Por eso, cuando se decía que la Coca iba a limpiar el altillo, significaba, en realidad, que iba a ordenar el cuarto de las cosas inservibles. Mucho le agradaba a la abuela que Mario le pidiese buñuelos, no tanto porque le gustara prepararlos, sino más bien porque así recuperaba un poco de la importancia que tuvo en otros años, cuando era ella quien dirigía todas las cosas de la casa, cuando  todavía  no  habían  empezado  a  dejarla  a  un  lado.  Claro  que,  como  chocheaba (arteriosclerosis, ochenta y seis años), no era  injustificado que  tuviese manías, no era extraño que  se  confundiese  y olvidase,  no  era  censurable  que  a  veces mintiera  o  inventara. El  doctor Calvino afirmó que eran cosas de la edad; para ello no existía solución científica y simplemente había que admitir la situación tal cual. Sea como fuere, de todos modos la abuela era adorable y no molestaba a nadie. Pasaba  las tardes de otoño e  invierno con una pañoleta en  las rodillas y una bufanda en los hombros, hamacándose en la enorme mecedora, que, sin embargo, perdida en la interminable sala empapelada de flores lilas y pájaros verdosos, parecía pequeña. Allí, con las  manos  entrelazadas,  pensaba  quién  sabe  en  qué,  mirando  a  través  de  la  mesa negra  y ovalada, cubierta siempre por una carpeta cruda tejida al crochet.
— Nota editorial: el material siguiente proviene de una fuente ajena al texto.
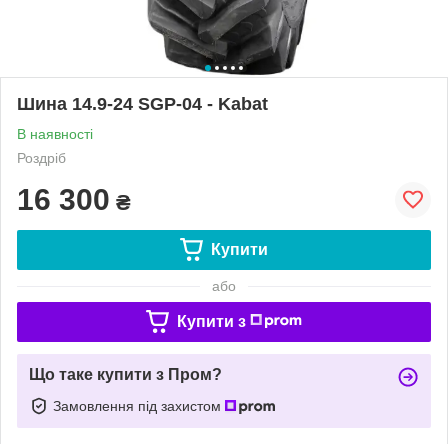
Шина 14.9-24 SGP-04 - Kabat
В наявності
Роздріб
16 300
₴
Купити
або
Купити з
Що таке купити з Пром?
Замовлення під захистом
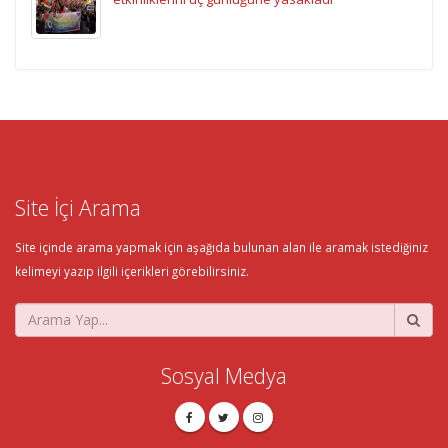
Site İçi Arama
Site içinde arama yapmak için aşağıda bulunan alan ile aramak istediğiniz
kelimeyi yazıp ilgili içerikleri görebilirsiniz.
Sosyal Medya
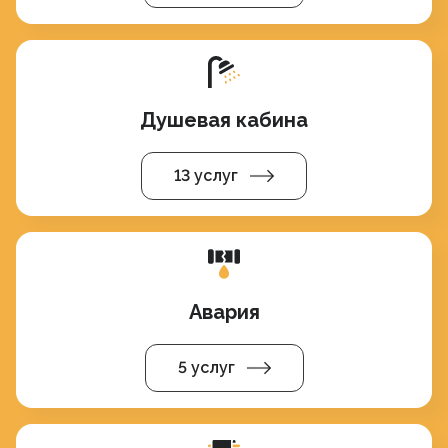
Душевая кабина
13 услуг
Авария
5 услуг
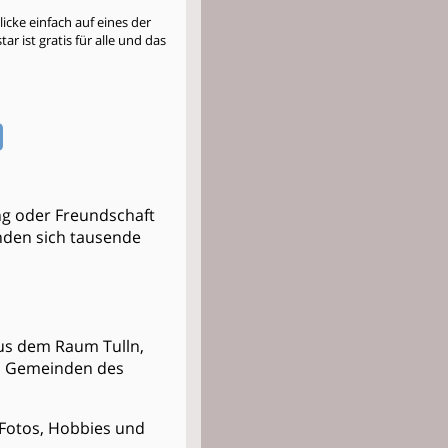
cke einfach auf eines der
r ist gratis für alle und das
ng oder Freundschaft
fanden sich tausende
 aus dem Raum Tulln,
nd Gemeinden des
t Fotos, Hobbies und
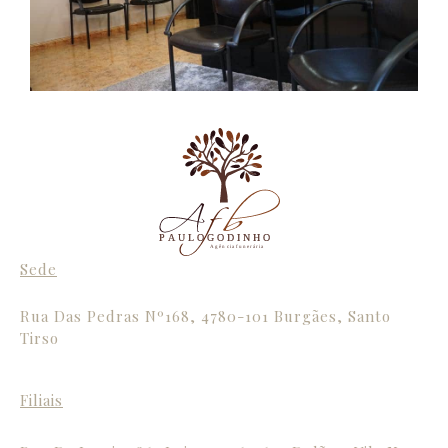
P A U L O G O D I N H O
A g ê n c i a f u n e r á r i a
Sede
Rua Das Pedras Nº168, 4780-101 Burgães, Santo
Tirso
Filiais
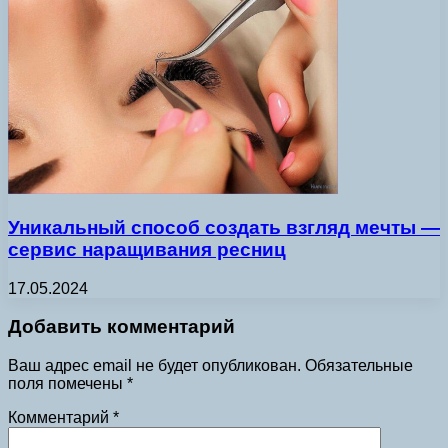
Уникальный способ создать взгляд мечты —
сервис наращивания ресниц
17.05.2024
Добавить комментарий
Ваш адрес email не будет опубликован.
Обязательные
поля помечены
*
Комментарий
*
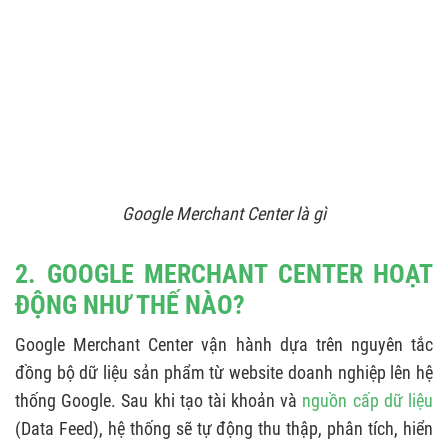
7.2. Google Merchant Center hiển thị sản
phẩm ở đâu?
7.3. Có bao nhiêu trạng thái tài khoản GMC?
Google Merchant Center là gì
2. GOOGLE MERCHANT CENTER HOẠT
ĐỘNG NHƯ THẾ NÀO?
Google Merchant Center vận hành dựa trên nguyên tắc
đồng bộ dữ liệu sản phẩm từ website doanh nghiệp lên hệ
thống Google. Sau khi tạo tài khoản và
nguồn cấp dữ liệu
(Data Feed), hệ thống sẽ tự động thu thập, phân tích, hiển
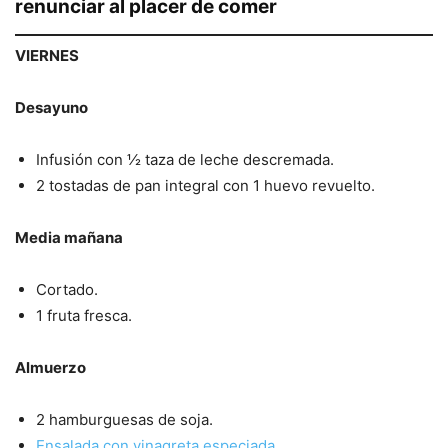
renunciar al placer de comer
VIERNES
Desayuno
Infusión con ½ taza de leche descremada.
2 tostadas de pan integral con 1 huevo revuelto.
Media mañana
Cortado.
1 fruta fresca.
Almuerzo
2 hamburguesas de soja.
Ensalada con vinagreta especiada
.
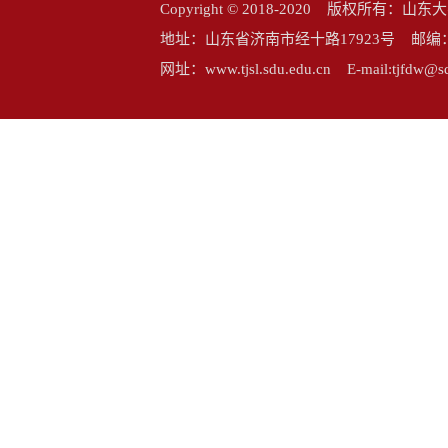
Copyright © 2018-2020 版权所
地址：山东省济南市经十路17923号 邮编：25006
网址：www.tjsl.sdu.edu.cn E-mail:tj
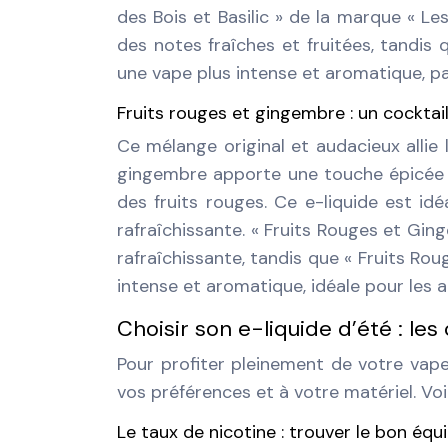
des Bois et Basilic » de la marque « 
des notes fraîches et fruitées, tandis q
une vape plus intense et aromatique, pa
Fruits rouges et gingembre : un cocktai
Ce mélange original et audacieux allie
gingembre apporte une touche épicée et
des fruits rouges. Ce e-liquide est id
rafraîchissante. « Fruits Rouges et Gi
rafraîchissante, tandis que « Fruits Ro
intense et aromatique, idéale pour les a
Choisir son e-liquide d’été : les
Pour profiter pleinement de votre vape 
vos préférences et à votre matériel. Vo
Le taux de nicotine : trouver le bon équi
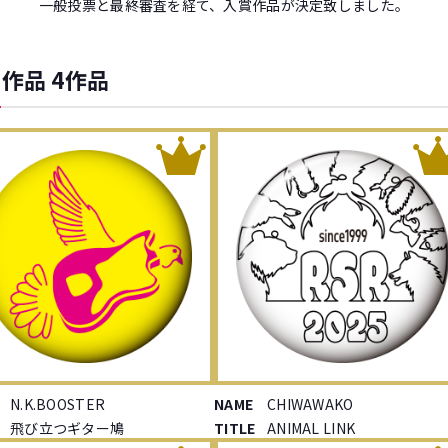
一般投票と最終審査を経て、入賞作品が決定致しました。
作品 4作品
N.K.BOOSTER
NAME
CHIWAWAKO
飛び立つギター鳩
TITLE
ANIMAL LINK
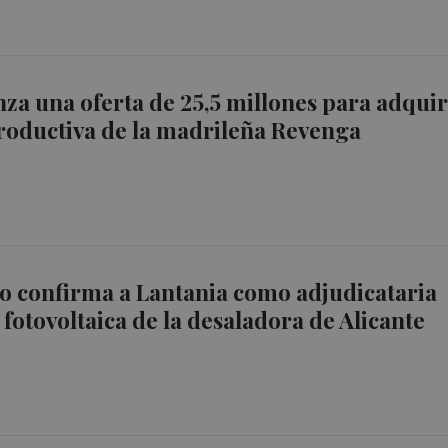
nza una oferta de 25,5 millones para adquir
roductiva de la madrileña Revenga
io confirma a Lantania como adjudicataria
 fotovoltaica de la desaladora de Alicante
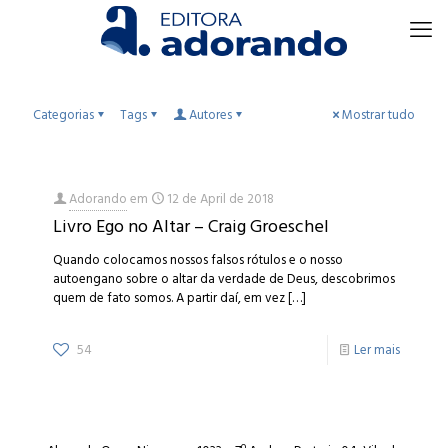
Categorias
Tags
Autores
Mostrar tudo
Adorando
em
12 de April de 2018
Livro Ego no Altar – Craig Groeschel
Quando colocamos nossos falsos rótulos e o nosso
autoengano sobre o altar da verdade de Deus, descobrimos
quem de fato somos. A partir daí, em vez
[…]
54
Ler mais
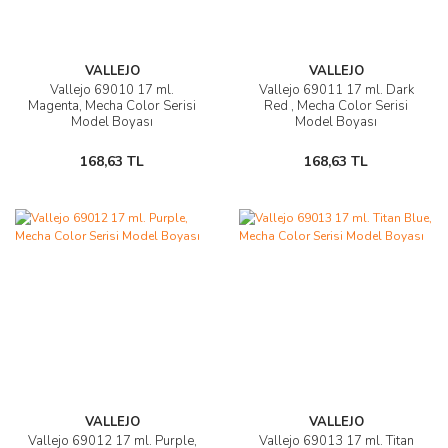
VALLEJO
VALLEJO
Vallejo 69010 17 ml.
Vallejo 69011 17 ml. Dark
Magenta, Mecha Color Serisi
Red , Mecha Color Serisi
Model Boyası
Model Boyası
168,63 TL
168,63 TL
VALLEJO
VALLEJO
Vallejo 69012 17 ml. Purple,
Vallejo 69013 17 ml. Titan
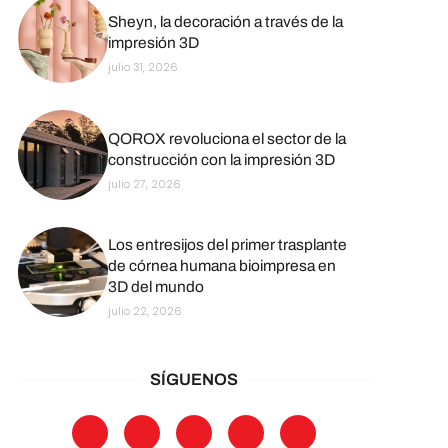
Sheyn, la decoración a través de la
impresión 3D
julio 31, 2026
QOROX revoluciona el sector de la
construcción con la impresión 3D
julio 27, 2026
Los entresijos del primer trasplante
de córnea humana bioimpresa en
3D del mundo
julio 22, 2026
SÍGUENOS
Cuando no, limpiaba todos los objetos metálicos  de  la  casa  hasta  darles  un  brillo  enceguecedor,  y  ese  brillo  era  como  un escándalo  entre  cosas  tan  opacas  y melancólicas.  Yo  solía  buscarle  candelabros  de  bronce  o fruteras de plata, pero Mario me  lo prohibió, considerando que así estimulaba el desarrollo de algo  que  podría  denominarse  manía.  De cualquier  manera,  ahora  que  los  días  eran  más templados, a la abuela se le había dado por vagar al atardecer por los rincones inexplorados del jardín, que lo eran casi todos; se sentaba, bien lejos de la casa, en una sillita de paja, hasta que al fin  la Coca salía a buscarla y  la obligaba a entrar, porque podía ser muy peligroso el  rocío del anochecer. Convencerla de que se quedase en la sala era difícil, y cada día pasaba más horas en el jardín, generalmente cerca de la estatua destruida. El doctor Calvino aconsejó que se la dejara hacer su voluntad, pero cuidando de que no tomase frío, debido a la endeblez de sus bronquios.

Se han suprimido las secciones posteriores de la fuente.